China's endeavors to expedite technological advancement and cultivate new quality productive forces will encourage its centrally administered State-owned enterprises to deploy more resources toward developing strategic emerging industries, said senior SOE executives.

Strategic emerging industries in China encompass sectors focusing on energy-saving and environmental protection, next-generation information technology, biotechnology, high-end equipment manufacturing, new energy, advanced materials and new energy vehicles, according to information released by the State-owned Assets Supervision and Administration Commission of the State Council.

Under the government plan, central SOE revenue derived from strategic emerging industries is expected to account for 35 percent of their total revenue by 2025.

Central SOEs, including train manufacturer CRRC Corp, energy giant China Petrochemical Corp (Sinopec) and shipbuilder China State Shipbuilding Corp, are quickening efforts to develop new growth engines in the areas of strategic emerging industries.

In Beijing last week, to boost its revenue, the Beijing-headquartered CRRC unveiled seven new energy locomotives to offer the world new solutions for green, low-carbon development in rail transport. This marked a notable step forward in green transition efforts in both domestic and global markets.

Lin Cunzeng, CRRC's vice-president, said the development of this series of new energy locomotives is a concrete step to promote the renewal and iteration of outdated domestic equipment, advance the green and low-carbon transformation of rail transit equipment, achieve self-reliance and self-improvement in technological innovation.
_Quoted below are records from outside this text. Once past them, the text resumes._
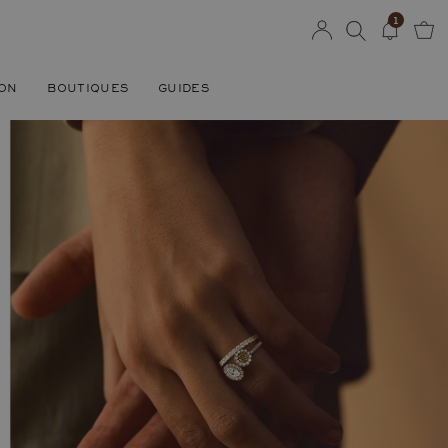
1
SON
BOUTIQUES
GUIDES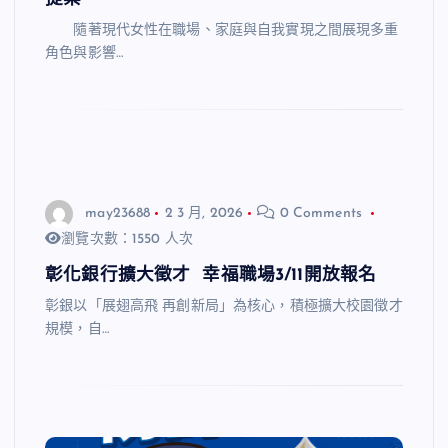
隨著現代女性在職場、家庭與自我實現之間展現多重
角色與影響…
may23688
2 3 月, 2026
0 Comments
瀏覽次數：1550 人次
彰化銀行擴大徵才 幸福職場3/11開放報名
彰銀以「展翅高飛 再創新局」為核心，積極擴大校園徵才
規模，自…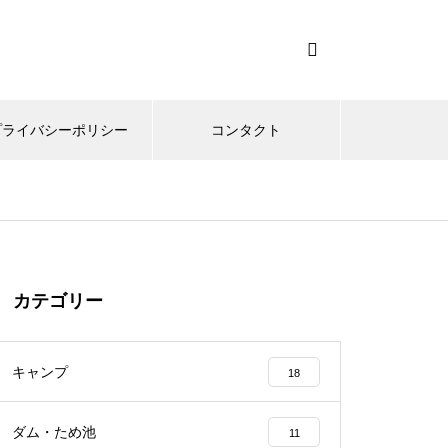
プライバシーポリシー
コンタクト
カテゴリー
キャンプ
18
ダム・ため池
11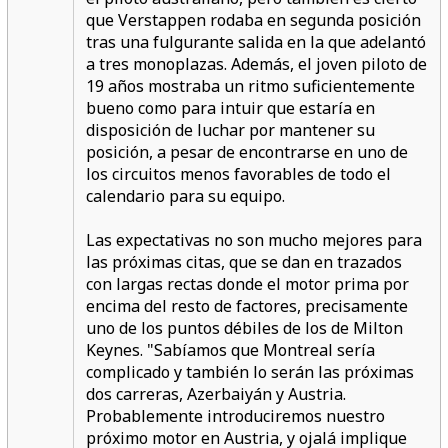
que Verstappen rodaba en segunda posición
tras una fulgurante salida en la que adelantó
a tres monoplazas. Además, el joven piloto de
19 años mostraba un ritmo suficientemente
bueno como para intuir que estaría en
disposición de luchar por mantener su
posición, a pesar de encontrarse en uno de
los circuitos menos favorables de todo el
calendario para su equipo.
Las expectativas no son mucho mejores para
las próximas citas, que se dan en trazados
con largas rectas donde el motor prima por
encima del resto de factores, precisamente
uno de los puntos débiles de los de Milton
Keynes. "Sabíamos que Montreal sería
complicado y también lo serán las próximas
dos carreras, Azerbaiyán y Austria.
Probablemente introduciremos nuestro
próximo motor en Austria, y ojalá implique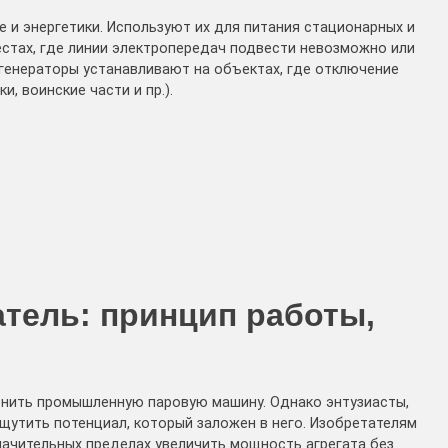
е и энергетики. Используют их для питания стационарных и
естах, где линии электропередач подвести невозможно или
 генераторы устанавливают на объектах, где отключение
, воинские части и пр.).
тель: принцип работы,
енить промышленную паровую машину. Однако энтузиасты,
щутить потенциал, который заложен в него. Изобретателям
начительных пределах увеличить мощность агрегата без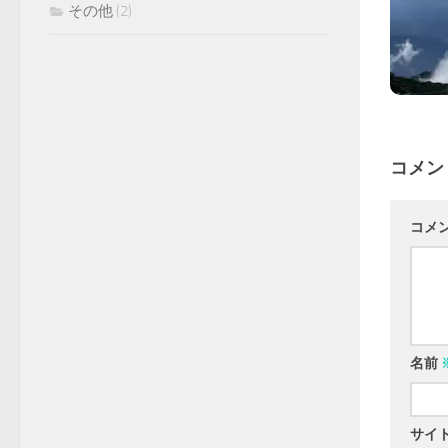
その他
(2)
コメン
コメ
名前
サイ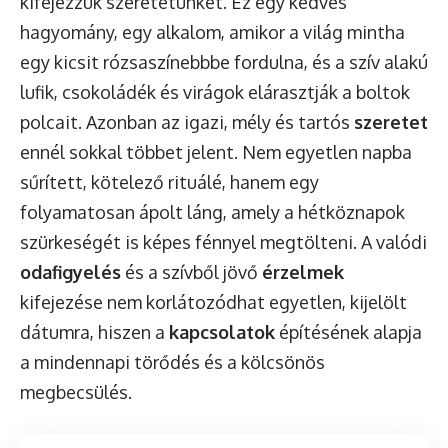
kifejezzük szeretetünket. Ez egy kedves
hagyomány, egy alkalom, amikor a világ mintha
egy kicsit rózsaszínebbbe fordulna, és a szív alakú
lufik, csokoládék és virágok elárasztják a boltok
polcait. Azonban az igazi, mély és tartós
szeretet
ennél sokkal többet jelent. Nem egyetlen napba
sűrített, kötelező rituálé, hanem egy
folyamatosan ápolt láng, amely a hétköznapok
szürkeségét is képes fénnyel megtölteni. A valódi
odafigyelés
és a szívből jövő
érzelmek
kifejezése nem korlátozódhat egyetlen, kijelölt
dátumra, hiszen a
kapcsolatok
építésének alapja
a mindennapi törődés és a kölcsönös
megbecsülés.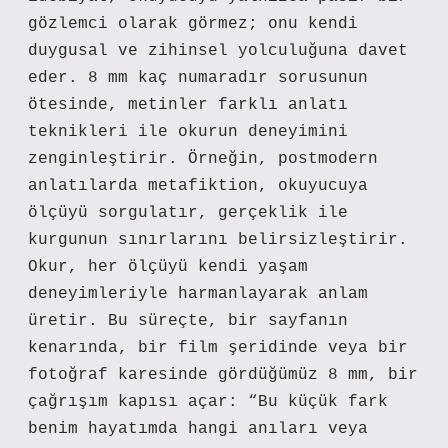
gözlemci olarak görmez; onu kendi
duygusal ve zihinsel yolculuğuna davet
eder. 8 mm kaç numaradır sorusunun
ötesinde, metinler
farklı anlatı
teknikleri
ile okurun deneyimini
zenginleştirir. Örneğin, postmodern
anlatılarda metafiktion, okuyucuya
ölçüyü sorgulatır, gerçeklik ile
kurgunun sınırlarını belirsizleştirir.
Okur, her ölçüyü kendi yaşam
deneyimleriyle harmanlayarak anlam
üretir. Bu süreçte, bir sayfanın
kenarında, bir film şeridinde veya bir
fotoğraf karesinde gördüğümüz 8 mm, bir
çağrışım kapısı açar: “Bu küçük fark
benim hayatımda hangi anıları veya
"They will contribute to the high-quality growth of the Belt and Road Initiative and enrich China's export content," said Lin.

These new locomotives, he said, will drive the demand for diverse new energy products like power batteries and hydrogen energy power packs. They will thus stimulate the development of upstream industries like basic materials and core components, fostering new drivers of economic growth.

Apart from conducting petroleum and natural gas exploration, production, storage and transportation businesses, Sinopec has accelerated the development of the hydrogen energy industry, to seek new growth points in strategic emerging industries.

It had built 11 hydrogen supply centers and 128 hydrogen refueling stations across the country by the end of June, according to information released by Sinopec.

Central SOEs have strong technological reserves, a robust talent pool and substantial financial strength, giving them a certain comparative advantage. This is particularly evident in key areas that require significant investment and have long return cycles, said Liu Xingguo, a senior researcher from the China Enterprise Confederation in Beijing.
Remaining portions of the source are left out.